深刻化する失業問題が、いよいよ「最後の受け皿」とされてきた仕事にも影を落としている。
職を失った人々が次々と流れ込んだフードデリバリーや配車サービス業界だが、今度はその業界自体が人余りに陥っている。
中国メディアによると、全国の配達員は約2千万人に達した一方、実際に必要とされる人数は約400万人程度とされ、約1600万人が余剰状態にあるとの試算も出ている。
その影響は収入に直結している。以前は月収1万5千元(約30万円)前後を稼げた配達員も、現在は1万2千元(約24万円)程度まで減少した。注文数も減り、1日の労働時間は長くなった。配達1件あたりの報酬も大幅に下がり、近距離配送では2元(約40円)を下回るケースもあるという。
一方、配車サービス業界も厳しい状況だ。
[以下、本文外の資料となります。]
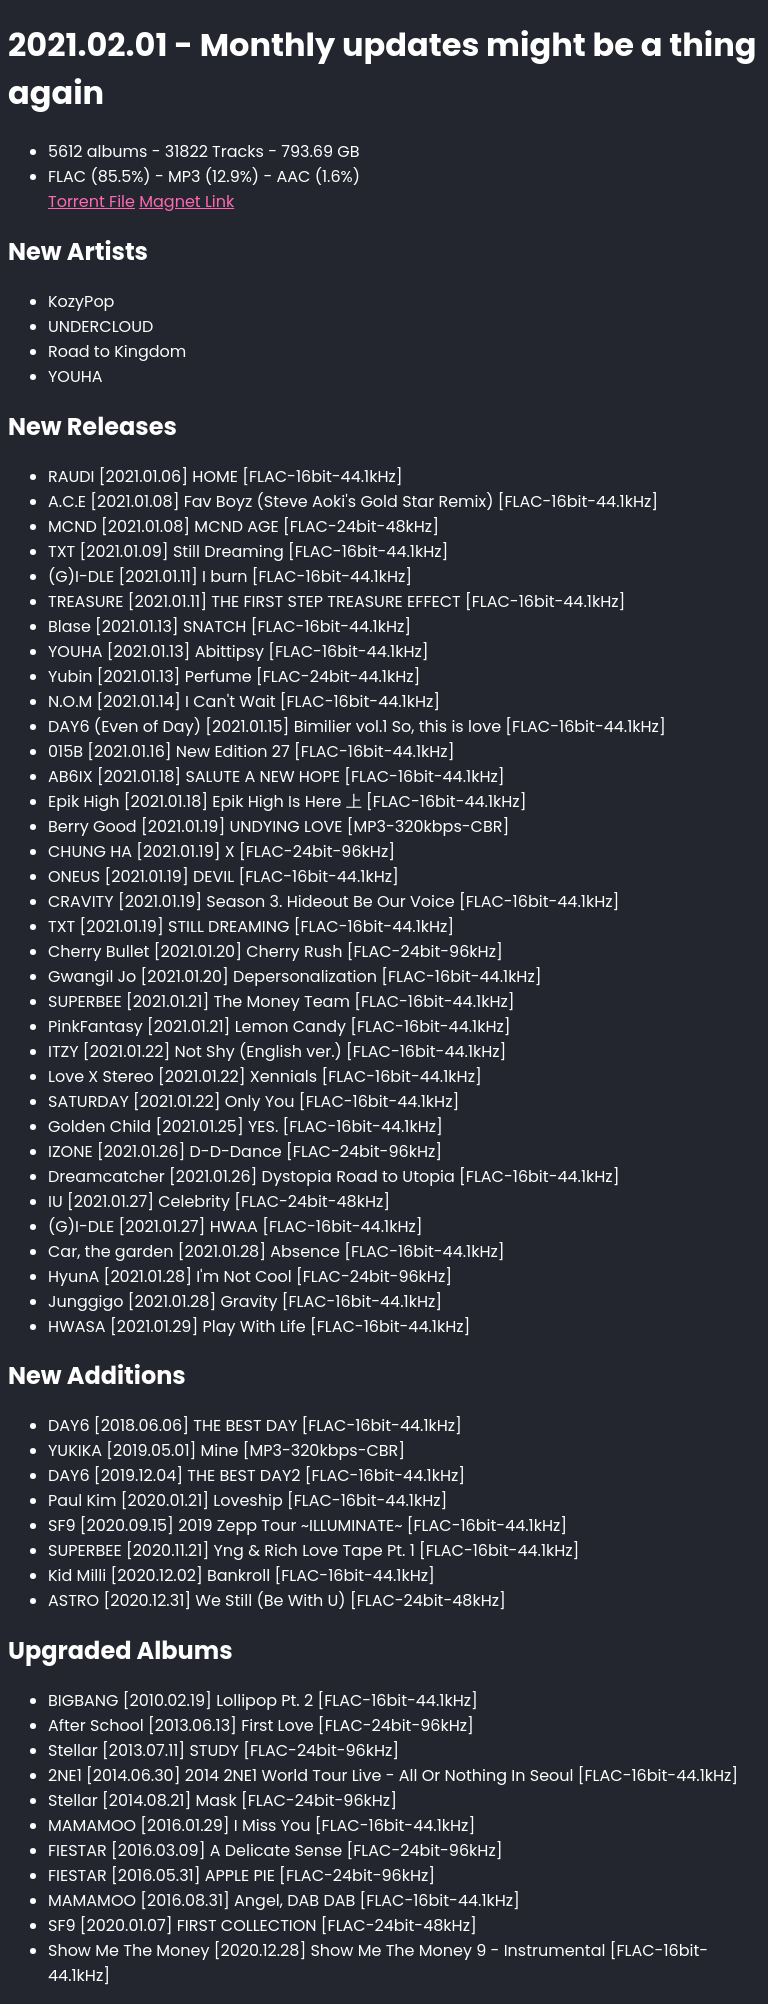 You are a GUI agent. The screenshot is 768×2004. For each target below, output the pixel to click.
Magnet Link (186, 201)
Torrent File (91, 201) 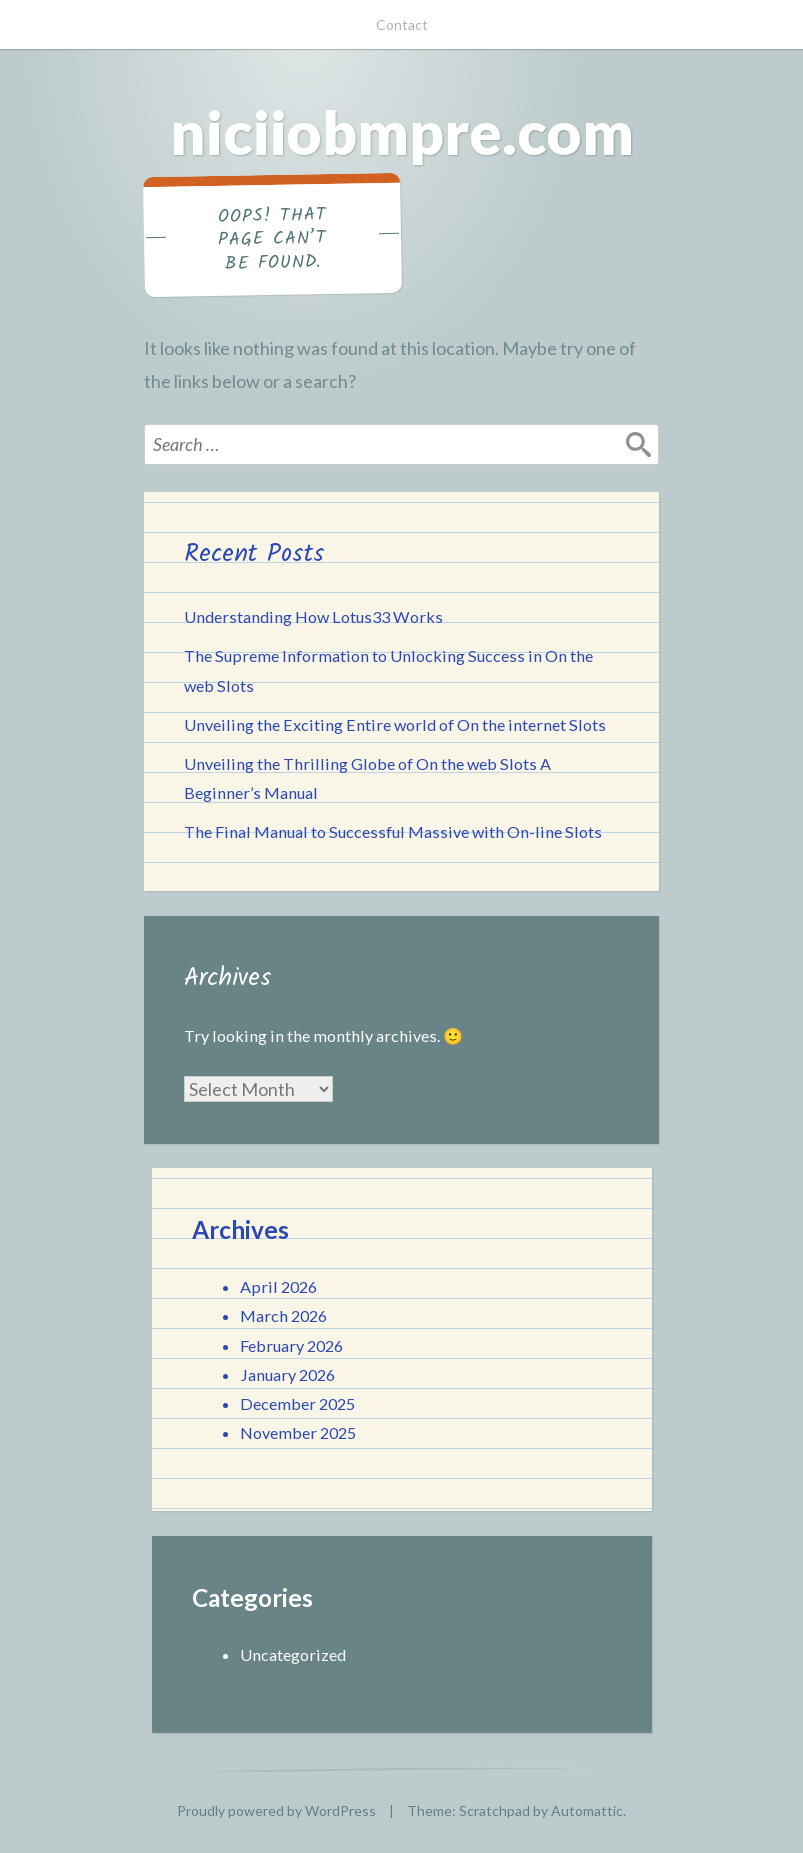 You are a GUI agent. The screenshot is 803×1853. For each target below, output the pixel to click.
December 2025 (297, 1403)
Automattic (587, 1810)
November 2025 (298, 1432)
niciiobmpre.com (402, 132)
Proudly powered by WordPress (276, 1810)
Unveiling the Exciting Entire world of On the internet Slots (395, 724)
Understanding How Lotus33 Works (313, 616)
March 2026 (283, 1315)
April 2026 (278, 1286)
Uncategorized (293, 1654)
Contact (402, 24)
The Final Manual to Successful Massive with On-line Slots (393, 831)
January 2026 (287, 1374)
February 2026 (291, 1345) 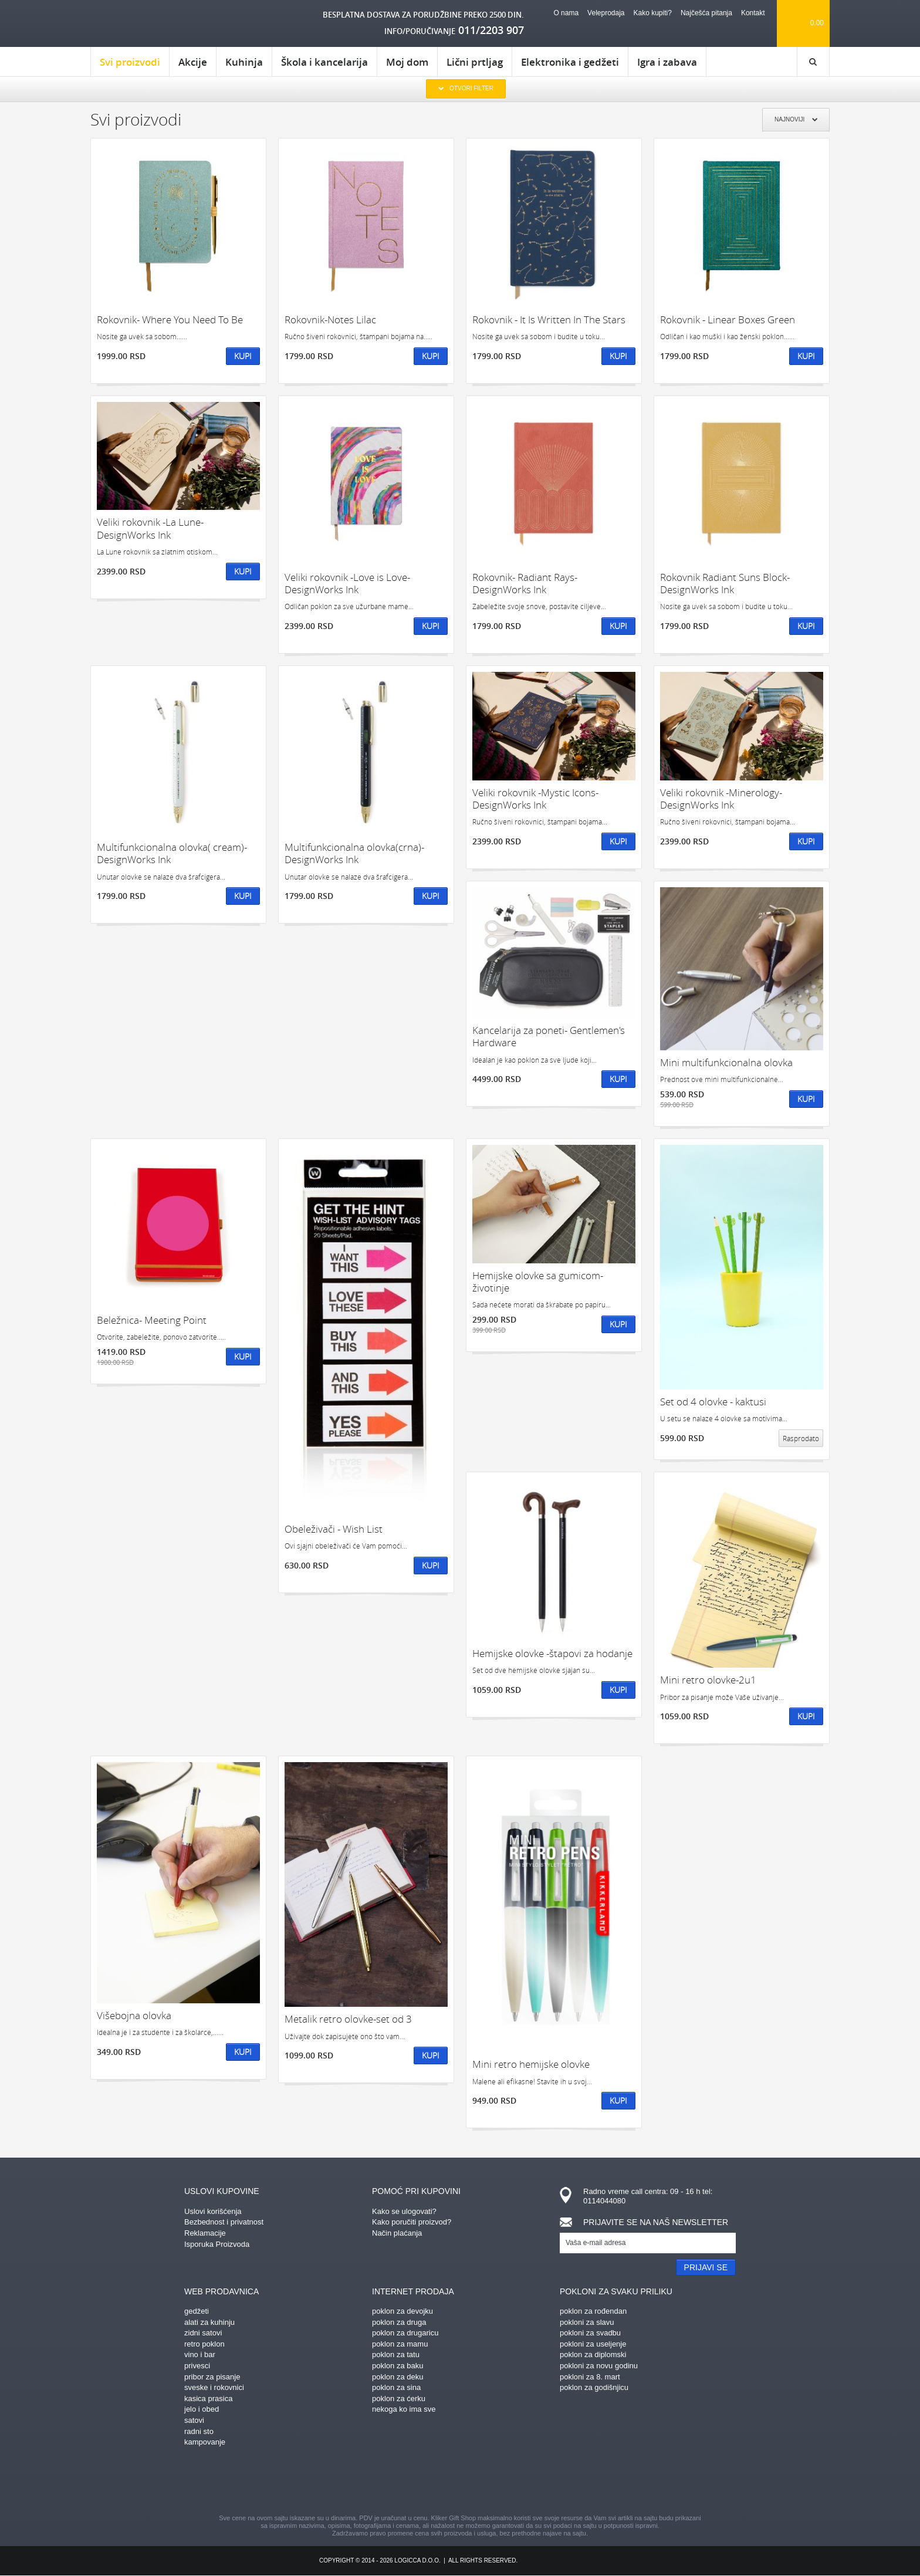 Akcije (192, 62)
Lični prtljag (475, 62)
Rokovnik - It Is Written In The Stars (548, 319)
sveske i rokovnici (214, 2387)
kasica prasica (208, 2398)
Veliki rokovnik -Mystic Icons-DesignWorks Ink (535, 799)
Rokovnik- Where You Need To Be (170, 319)
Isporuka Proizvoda (216, 2244)
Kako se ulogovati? (404, 2211)
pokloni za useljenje (593, 2344)
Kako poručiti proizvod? (411, 2221)
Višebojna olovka (134, 2015)
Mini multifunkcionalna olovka (726, 1062)
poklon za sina (396, 2387)
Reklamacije (205, 2233)
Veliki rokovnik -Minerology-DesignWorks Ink (721, 799)
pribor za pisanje (212, 2376)
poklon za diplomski (593, 2354)
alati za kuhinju (209, 2322)
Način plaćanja (397, 2233)
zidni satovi (203, 2332)
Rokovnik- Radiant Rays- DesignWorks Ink (524, 583)
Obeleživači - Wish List (334, 1529)
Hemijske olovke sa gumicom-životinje (537, 1281)
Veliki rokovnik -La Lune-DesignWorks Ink (150, 528)
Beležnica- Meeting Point (152, 1320)
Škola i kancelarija (324, 62)
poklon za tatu (396, 2354)
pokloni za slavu (587, 2322)
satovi (194, 2420)
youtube (562, 2482)
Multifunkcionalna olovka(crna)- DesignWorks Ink (354, 853)
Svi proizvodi (130, 65)
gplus (480, 2482)
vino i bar (199, 2354)
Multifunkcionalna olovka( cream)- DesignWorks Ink (172, 853)
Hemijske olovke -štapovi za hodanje (552, 1653)
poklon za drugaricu (405, 2332)
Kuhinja (244, 62)
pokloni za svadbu (590, 2332)
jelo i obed (201, 2409)
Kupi (243, 355)
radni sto (199, 2431)
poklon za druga (399, 2322)
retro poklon (204, 2344)
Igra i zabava (667, 62)
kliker (140, 23)
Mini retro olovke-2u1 (708, 1680)
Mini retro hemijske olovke (531, 2064)
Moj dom (407, 62)
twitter (521, 2482)
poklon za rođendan (593, 2311)
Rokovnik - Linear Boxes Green (727, 319)
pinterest (398, 2482)
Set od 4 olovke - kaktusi (713, 1401)
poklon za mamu (400, 2344)
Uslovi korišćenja (213, 2211)
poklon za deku (397, 2376)
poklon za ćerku (398, 2398)
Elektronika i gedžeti (570, 62)
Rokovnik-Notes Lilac (330, 319)
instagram (439, 2482)
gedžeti (196, 2311)
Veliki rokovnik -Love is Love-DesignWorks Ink (347, 583)
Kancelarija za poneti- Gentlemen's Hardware (548, 1036)
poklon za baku (397, 2365)
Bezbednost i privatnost (223, 2221)
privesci (197, 2365)
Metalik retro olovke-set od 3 (348, 2019)
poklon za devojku (402, 2311)
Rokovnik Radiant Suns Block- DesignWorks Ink (725, 583)
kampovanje (204, 2442)
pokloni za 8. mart (590, 2376)
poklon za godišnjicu (594, 2387)
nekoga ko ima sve (403, 2409)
広東省深圳市では、市当局が「市場はすでに飽和状態」と異例の警告を出すまでになっている。
SNSでも、「町じゅう配達員だらけだ」「周囲でも職を失う人が目立ってきた」といった声が相次ぐ。
かつては、「失業しても配達をやれば食べていける」と言われた。しかし今は、「とりあえず配達員」という道さえ、簡単ではなくなった。専門家の間では、若者の失業拡大が社会の不安定化を招くとの懸念も広がっている。